Se cruzaron con Socorro, y aunque ninguno de los dos dijo nada, la siguieron un trecho con la mirada hasta que entró en la fragua.
Antonio la vio llegar; vio también la cazuela en la mano.
—Mujer, ¿no tenías otra hora mejor?
—Es un poco de estaño aquí sólo —le mostró con el dedo.
—Un poco, un poco —dejó escurrir entre sus manos el jabón con que se estaba lavando—; si se han apagado las brasas te tienes que esperar hasta la semana que viene.
—¡Que no tengo dónde hacer la comida!
—Anda, anda, que tuviera yo todos los pucheros que don Prudencio cuelga en la despensa —empujó la puerta de la fragua, y añadió—:… y lo que no son los pucheros —dio unas vueltas a la manivela del ventilador y las brasas enrojecieron al punto. Buscó el hierro de estañar.
—¿Cuándo vas a buscar a la novia? —preguntó Socorro.
—Déjala; bien está en su pueblo hasta el lunes. Bastante trabajo me va a dar luego —volvió la cabeza roja—. Si las cosas se pensaran dos veces…
—Como se entere…
—¡Pues sí, que no lo sabe! —rió complacido su ocurrencia—. Y tú qué, ¿cuándo?
Se detuvo pensando que iba por mal camino, pero a pesar de ello oyó a la muchacha responder:
—Cuando encuentre con quién.
Por la carretera, en una nube de polvo, vino el ruido de un auto.
—Ya está ahí Pepe —le devolvió la cazuela soldada y no quiso cobrar—. Me la pagas mañana, ahora no tengo cambio.
Socorro cruzó el puente de junto a la fragua y volvió a casa. Por el camino aún se detuvo un minuto en la ventana de la cocina de Alfredo. La más pequeña de las hijas le preguntó por los guardias.
—¿Te fijaste si llevaba reloj de pulsera?
—¿Quién?
—El del bigote, mujer.
—No sé, no me fijé. Pasaron muy de prisa.
—Con ése estuve bailando yo por San Mamés; menudo cómo se agarra. Es gallego; se llama Domingo —rió fuertemente—, ¡qué nombre!, ¿verdad? —se volvió al interior de la habitación y fue a cerrar la puerta, diciendo—: Como me oiga reír mi padre, menuda me arma. Tiene un genio estos días…
—¿Está ya bien?
—Ya va mejor, pero aún no se levanta; por eso se pone así. Si me oye que estoy hablando con alguien se pone que lo llevan los demonios —hizo una pausa y bajó la voz—. Como mi hermana sigue sin rechistar…

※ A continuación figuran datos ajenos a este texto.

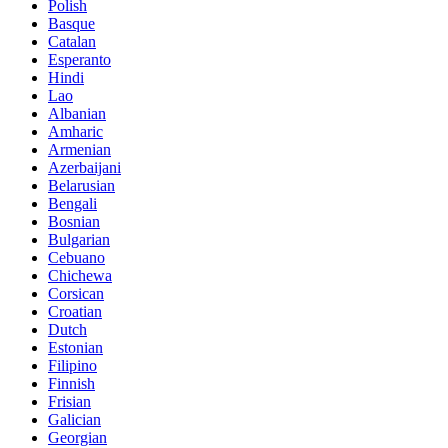
Polish
Basque
Catalan
Esperanto
Hindi
Lao
Albanian
Amharic
Armenian
Azerbaijani
Belarusian
Bengali
Bosnian
Bulgarian
Cebuano
Chichewa
Corsican
Croatian
Dutch
Estonian
Filipino
Finnish
Frisian
Galician
Georgian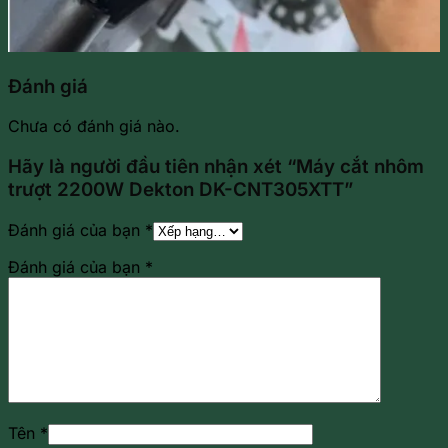
Đánh giá
Chưa có đánh giá nào.
Hãy là người đầu tiên nhận xét “Máy cắt nhôm
trượt 2200W Dekton DK-CNT305XTT”
Đánh giá của bạn
*
Đánh giá của bạn
*
Tên
*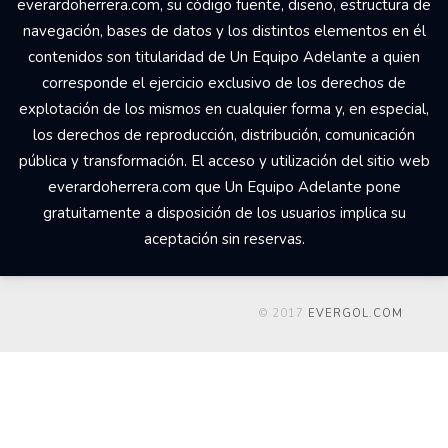
everardoherrera.com, su código fuente, diseño, estructura de
navegación, bases de datos y los distintos elementos en él
contenidos son titularidad de Un Equipo Adelante a quien
corresponde el ejercicio exclusivo de los derechos de
explotación de los mismos en cualquier forma y, en especial,
los derechos de reproducción, distribución, comunicación
pública y transformación. El acceso y utilización del sitio web
everardoherrera.com que Un Equipo Adelante pone
gratuitamente a disposición de los usuarios implica su
aceptación sin reservas.
© 2017
EVERGOL.COM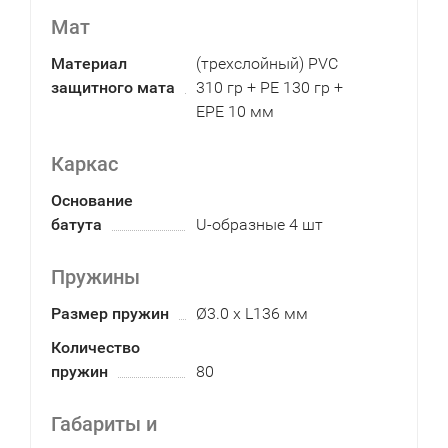
Мат
Материал
(трехслойный) PVC
защитного мата
310 гр + PE 130 гр +
EPE 10 мм
Каркас
Основание
батута
U-образные 4 шт
Пружины
Размер пружин
Ø3.0 х L136 мм
Количество
пружин
80
Габариты и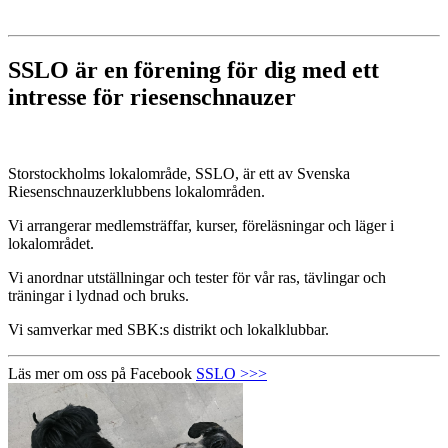
SSLO är en förening för dig med ett
intresse för riesenschnauzer
Storstockholms lokalområde, SSLO, är ett av Svenska
Riesenschnauzerklubbens lokalområden.
Vi arrangerar medlemsträffar, kurser, föreläsningar och läger i
lokalområdet.
Vi anordnar utställningar och tester för vår ras, tävlingar och
träningar i lydnad och bruks.
Vi samverkar med SBK:s distrikt och lokalklubbar.
Läs mer om oss på Facebook
SSLO >>>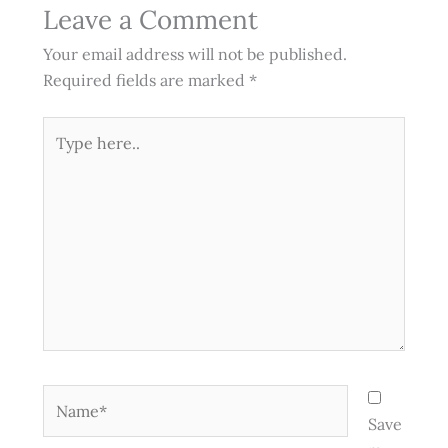
Leave a Comment
Your email address will not be published.
Required fields are marked
*
Type
here..
Name*
Save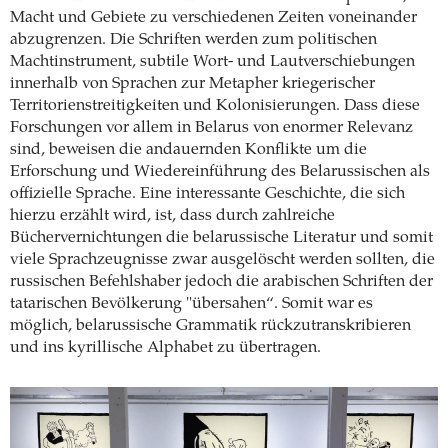
Macht und Gebiete zu verschiedenen Zeiten voneinander
abzugrenzen. Die Schriften werden zum politischen
Machtinstrument, subtile Wort- und Lautverschiebungen
innerhalb von Sprachen zur Metapher kriegerischer
Territorienstreitigkeiten und Kolonisierungen. Dass diese
Forschungen vor allem in Belarus von enormer Relevanz
sind, beweisen die andauernden Konflikte um die
Erforschung und Wiedereinführung des Belarussischen als
offizielle Sprache. Eine interessante Geschichte, die sich
hierzu erzählt wird, ist, dass durch zahlreiche
Büchervernichtungen die belarussische Literatur und somit
viele Sprachzeugnisse zwar ausgelöscht werden sollten, die
russischen Befehlshaber jedoch die arabischen Schriften der
tatarischen Bevölkerung "übersahen“. Somit war es
möglich, belarussische Grammatik rückzutranskribieren
und ins kyrillische Alphabet zu übertragen.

—¿Sigue viniendo Pepe por las noches?
—¡Ya lo creo que viene! Todas las noches. Se están hasta las tantas; con esto de mi padre se aprovechan. Yo antes me quedaba por aquí, hasta que me cansé. Ahora me voy a la cama; allá ellos, que hagan lo que quieran.
Por la carretera, al otro lado del río, iba el herrero hacia su casa.
—Oye, ¿vas a ir a la boda de Antonio, el lunes?
—Me invitaron. ¿Y vosotras?
—Nosotras, también. Creo que la novia es muy fea.
—¿Quién te lo ha dicho?
—Amparo, ayer.
—Serán cosas de ella.
Desapareció de nuevo y volvió con un vestido, a medio coser, probándoselo por los hombros.
—¿Te gusta? Lo voy a estrenar el lunes.
Vino la hermana y se asomó también.
—¿Por qué no entras?
—Tengo la comida por hacer…
—Pasa, tonta.
—No, no puedo.
Don Prudencio le preguntó cómo había tardado tanto. Le contestó que se había entretenido un poco en casa de Alfredo.
—Y él, ¿qué tal anda?
—Aún no se levanta.
—A ver si aprende de una vez cómo las gasta el guarda.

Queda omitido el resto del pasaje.